Esa confesión se quedó flotando entre nosotros, sin explicación. Durante los días siguientes, su comportamiento se volvió impredecible. A veces se mostraba frío, distante, como si yo no existiera. Y de pronto, aparecía detrás de mí, murmurando mi nombre con una suavidad que me helaba la sangre.
—Amelia.
—¿Sí, señor Varon?
—No confíe en nadie. Ni siquiera en mí.
—¿Por qué?
—Porque todo lo que toco termina rompiéndose.
Esa noche, me quedé sola en la oficina para terminar un informe. Él había salido a una reunión, o eso creí. Hasta que lo vi reflejado en el cristal. Su silueta alta, quieta, mirándome desde la oscuridad.
—No la escuché entrar —dije, intentando sonar serena.
—No lo hice. Nunca me fui.
Se acercó hasta quedar a mi espalda. No tocó mi piel, pero sentí su calor.
—¿Sabe cuál es mi maldición? —susurró— Creer que puedo tener algo bueno sin destruirlo.
—Tal vez esta vez sea diferente.
—No diga eso. No me dé esperanza. Es lo único que me vuelve débil.

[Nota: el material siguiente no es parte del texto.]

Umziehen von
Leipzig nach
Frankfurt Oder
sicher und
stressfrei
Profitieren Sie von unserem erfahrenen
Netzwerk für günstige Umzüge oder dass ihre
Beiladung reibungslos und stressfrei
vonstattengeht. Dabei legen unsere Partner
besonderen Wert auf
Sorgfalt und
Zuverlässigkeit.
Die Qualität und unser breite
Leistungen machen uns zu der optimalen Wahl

Su respiración rozó mi cuello, un segundo, un suspiro. Y entonces se alejó bruscamente.
—Váyase, Amelia. Ahora.
Al llegar a casa, el corazón me latía con fuerza. Sobre la mesa encontré un sobre negro, con mi nombre escrito en dorado. Dentro había una fotografía: yo, sentada frente a su escritorio, sin que él estuviera en la imagen. En el reverso, una nota breve:
No temas a quien te observa, sino a quien no puede dejar de hacerlo.
Dejé caer la foto, respirando hondo. En ese instante comprendí que Alexander no era solo mi jefe. Era mi obsesión. Y yo, la suya.
A la mañana siguiente, cuando llegué a la oficina, él no estaba. En su lugar, encontré la puerta entreabierta, el contrato original sobre el escritorio y una nueva cláusula escrita a mano:
En caso de ausencia, la señorita Rivas asumirá todas mis funciones. Incluido mi legado.